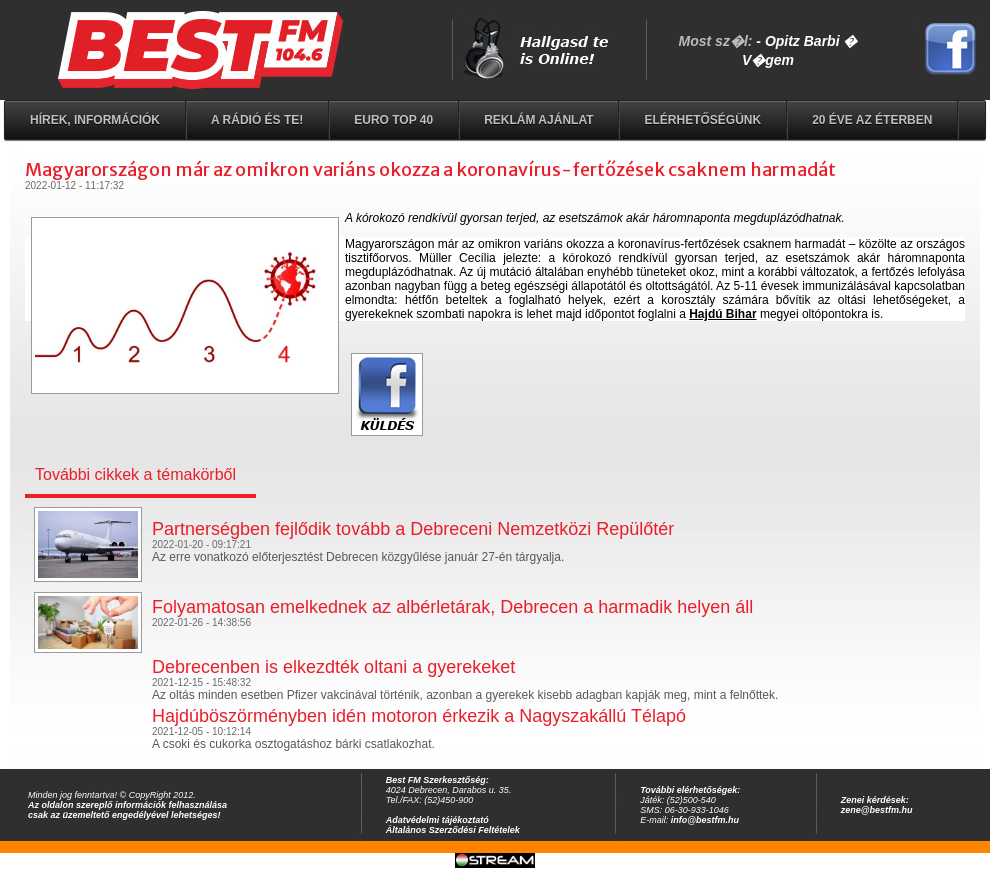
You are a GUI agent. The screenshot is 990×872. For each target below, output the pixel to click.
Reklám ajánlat (538, 120)
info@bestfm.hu (705, 820)
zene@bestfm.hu (877, 810)
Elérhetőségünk (702, 120)
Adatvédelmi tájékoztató (437, 820)
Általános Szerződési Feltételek (453, 830)
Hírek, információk (95, 120)
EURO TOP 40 (393, 120)
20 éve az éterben (872, 120)
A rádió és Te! (257, 120)
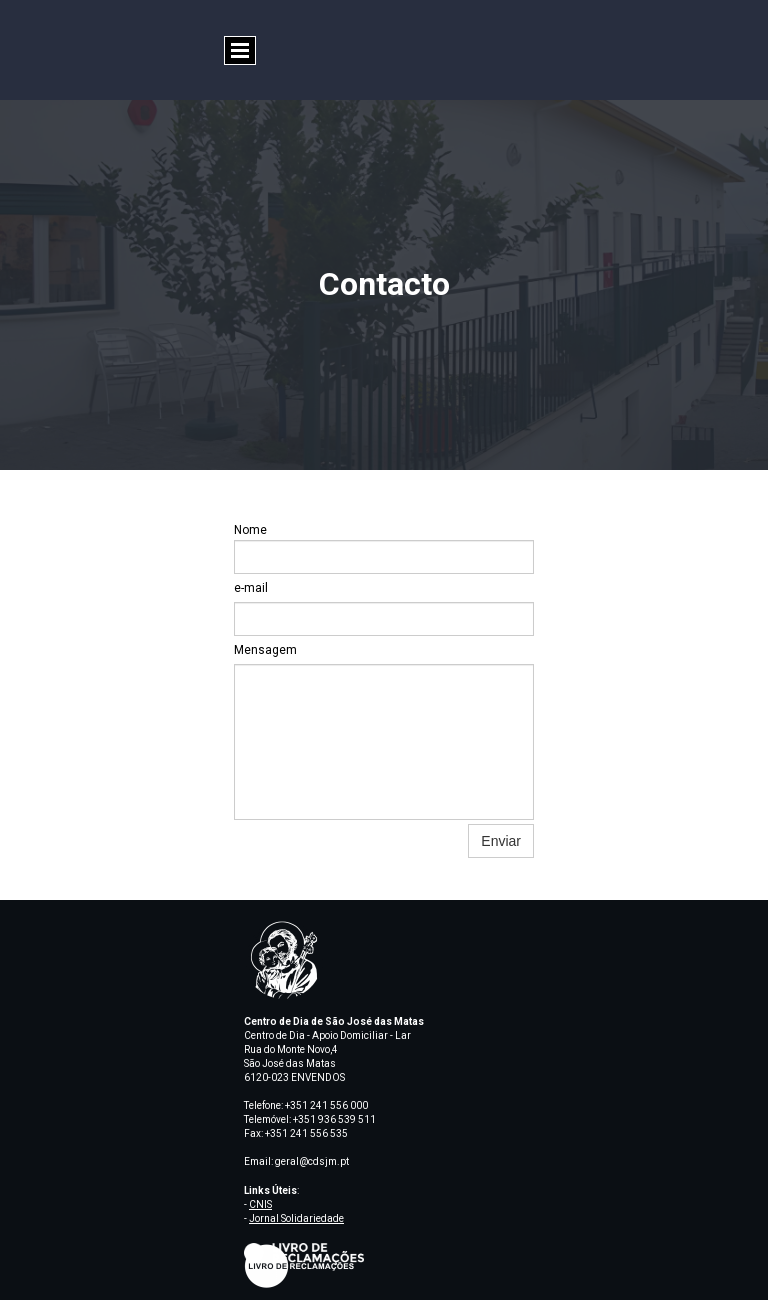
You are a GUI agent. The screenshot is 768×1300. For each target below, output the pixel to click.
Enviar (501, 841)
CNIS (260, 1204)
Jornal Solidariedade (296, 1218)
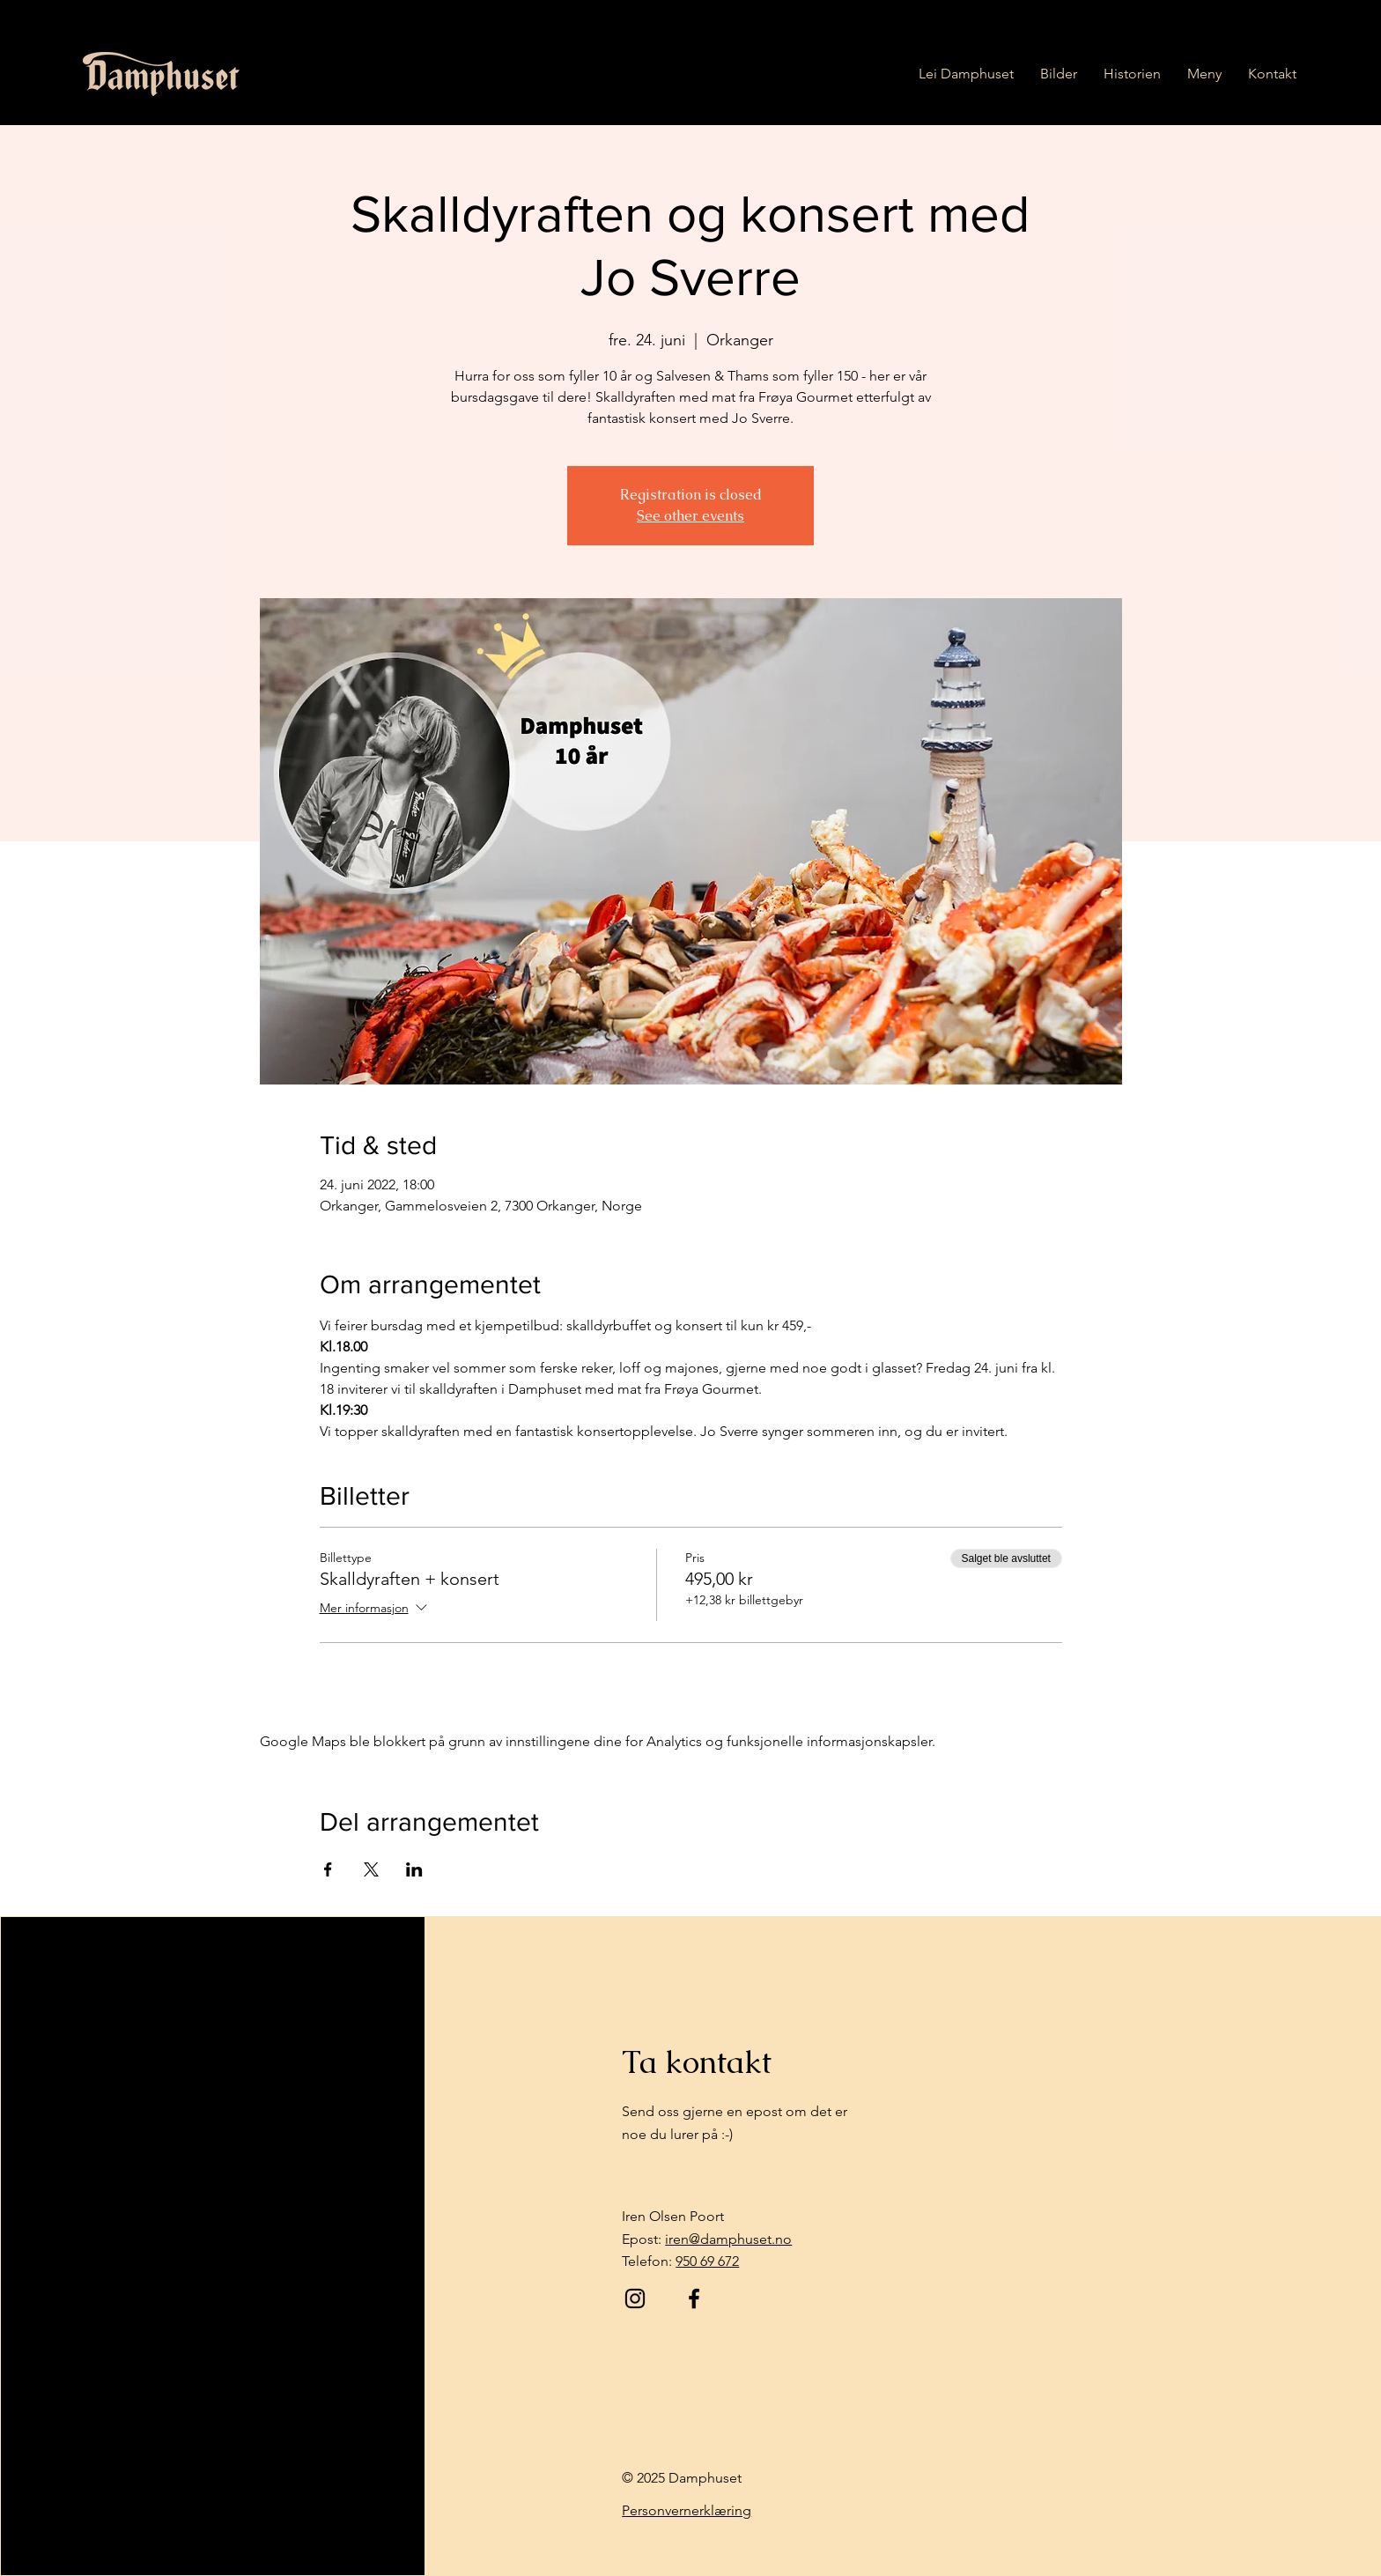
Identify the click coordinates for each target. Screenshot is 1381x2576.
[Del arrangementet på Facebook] (328, 1869)
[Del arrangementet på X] (371, 1869)
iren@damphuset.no (728, 2239)
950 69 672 (707, 2261)
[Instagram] (635, 2298)
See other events (690, 516)
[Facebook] (694, 2298)
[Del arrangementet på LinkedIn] (414, 1869)
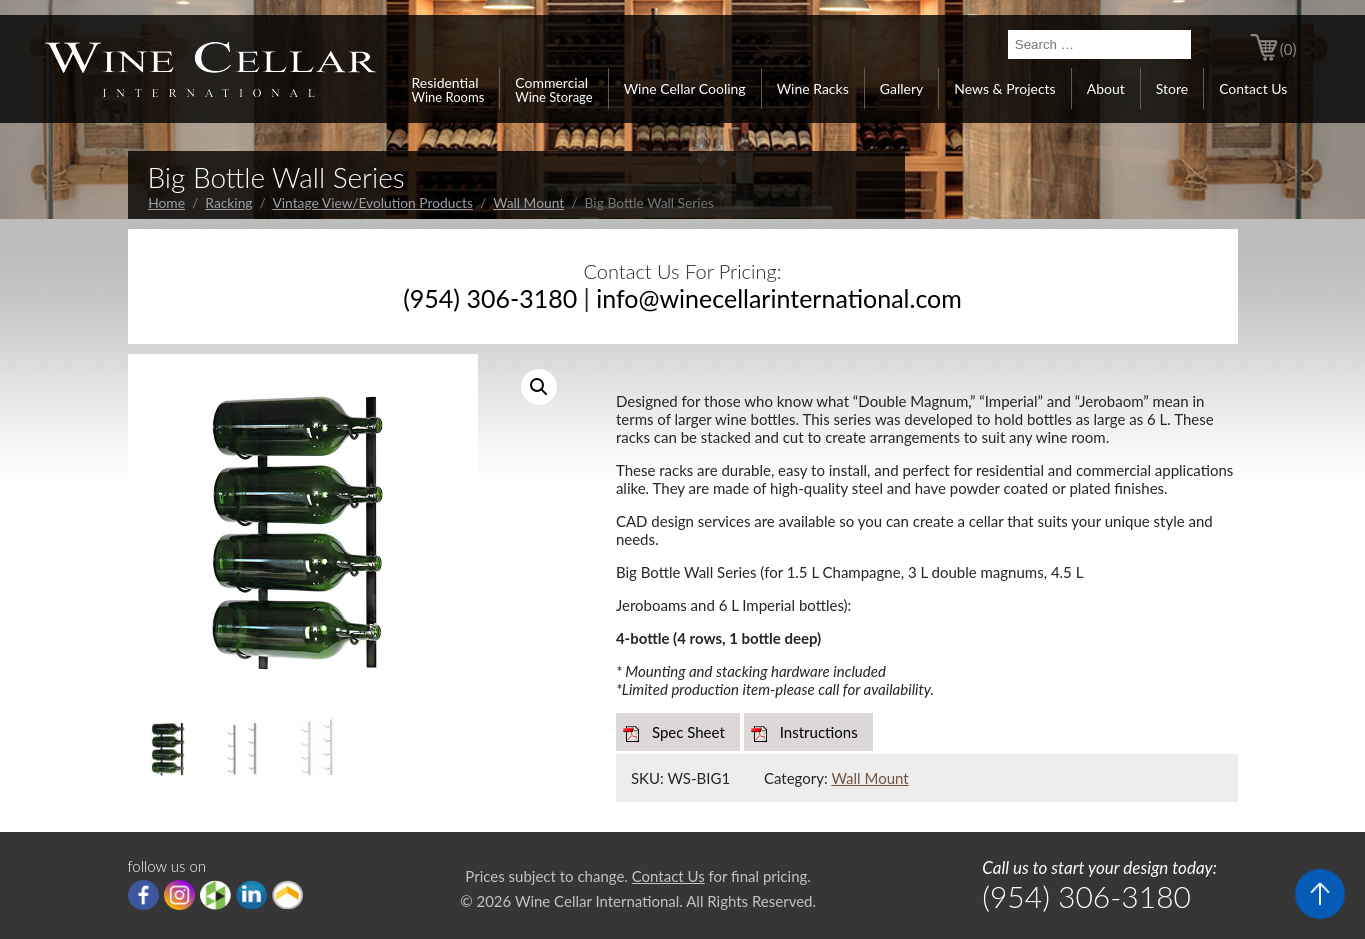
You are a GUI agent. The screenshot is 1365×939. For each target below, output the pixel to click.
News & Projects (1004, 88)
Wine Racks (813, 88)
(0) (1288, 49)
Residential (448, 89)
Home (166, 202)
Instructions (819, 732)
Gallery (901, 88)
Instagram (179, 895)
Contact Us (1253, 88)
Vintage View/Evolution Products (372, 202)
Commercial (553, 89)
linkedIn (251, 895)
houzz (215, 895)
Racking (228, 202)
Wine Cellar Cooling (685, 88)
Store (1172, 88)
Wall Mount (528, 202)
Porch (287, 895)
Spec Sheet (688, 732)
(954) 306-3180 (490, 298)
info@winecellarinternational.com (779, 298)
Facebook (143, 895)
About (1106, 88)
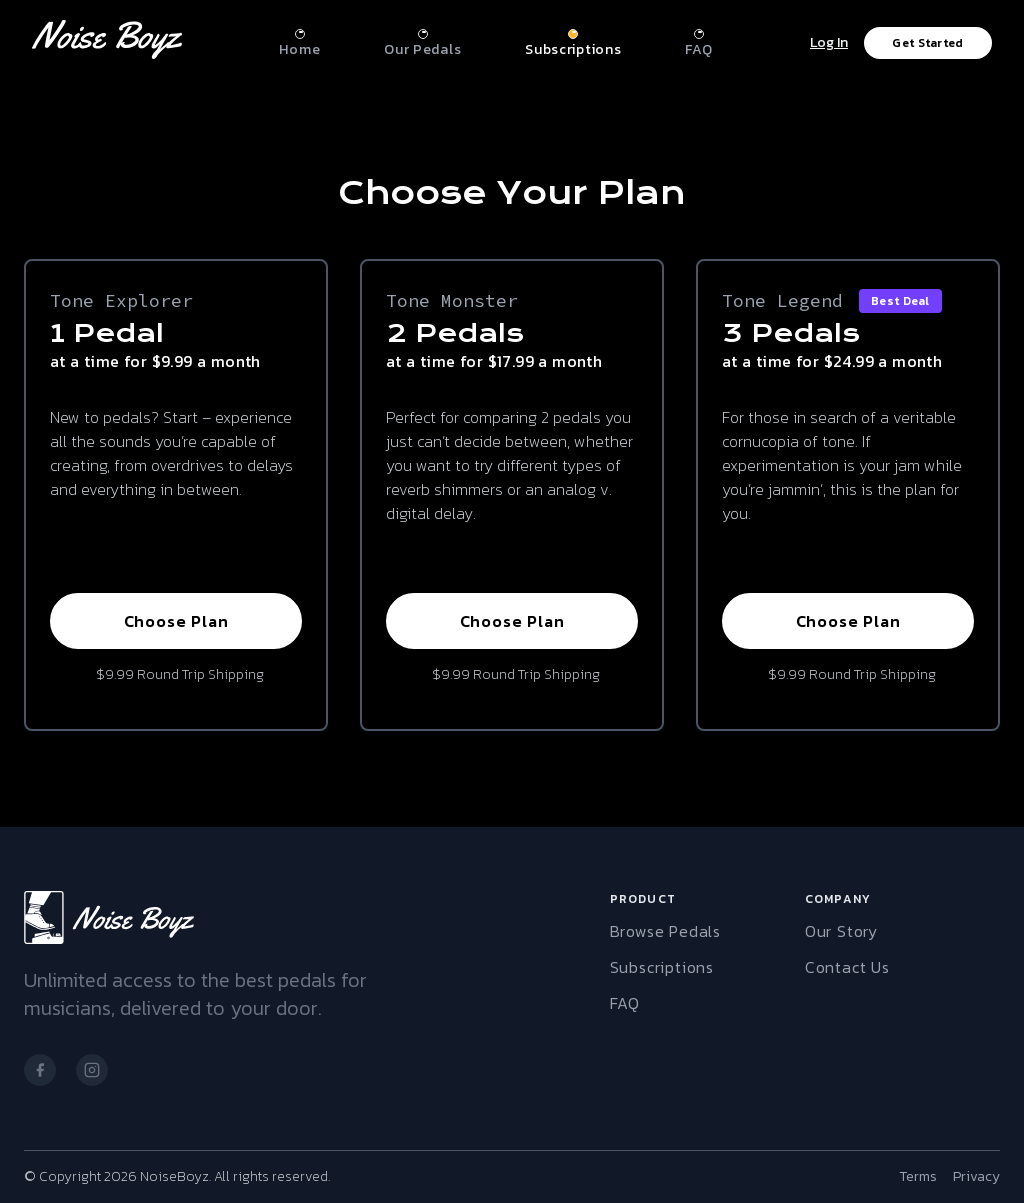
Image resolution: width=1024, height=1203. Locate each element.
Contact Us (847, 967)
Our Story (841, 931)
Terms (918, 1177)
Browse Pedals (665, 931)
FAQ (625, 1003)
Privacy (976, 1177)
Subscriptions (662, 967)
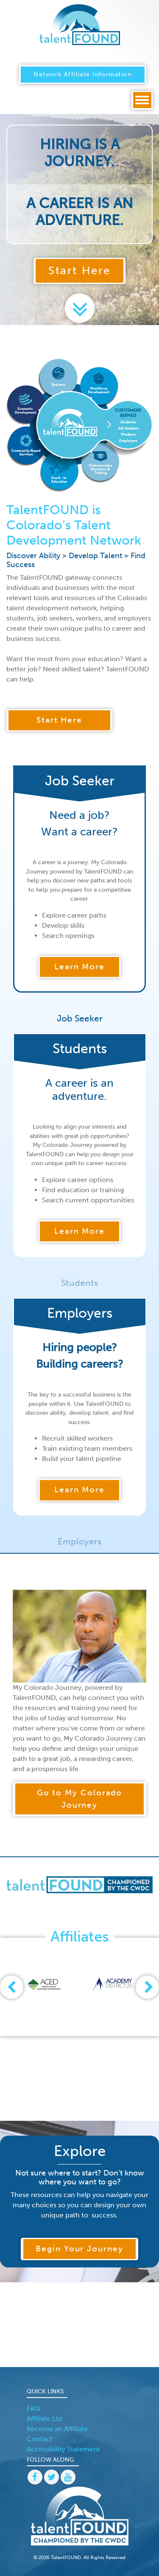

■ ■ ■ ■ ■ ■ ■

◆ PROMPT:
Print, exactly and with no pictures, the lines of the listing above starting at the one that has "EURO TOP 40 (393, 120)" and ending at the one that has "houzz (215, 895)", both included.

◆ OUTPUT OF THE EXERCISE:
EURO TOP 40 (393, 120)
20 éve az éterben (872, 120)
A rádió és Te! (257, 120)
You are a GUI agent. The screenshot is 768×1300. For each target below, output the pixel to click.
Enviar (501, 841)
CNIS (260, 1204)
Jornal Solidariedade (296, 1218)
Identify the click coordinates for each target. Screenshot is 1381x2576.
[Del arrangementet på Facebook] (328, 1869)
[Del arrangementet på X] (371, 1869)
iren@damphuset.no (728, 2239)
950 69 672 (707, 2261)
[Instagram] (635, 2298)
See other events (690, 516)
[Facebook] (694, 2298)
[Del arrangementet på LinkedIn] (414, 1869)
You are a GUI agent. The screenshot is 1365×939. For each target below, output the pixel to click.
News & Projects (1004, 88)
Wine Racks (813, 88)
(0) (1288, 49)
Residential (448, 89)
Home (166, 202)
Instructions (819, 732)
Gallery (901, 88)
Instagram (179, 895)
Contact Us (1253, 88)
Vintage View/Evolution Products (372, 202)
Commercial (553, 89)
linkedIn (251, 895)
houzz (215, 895)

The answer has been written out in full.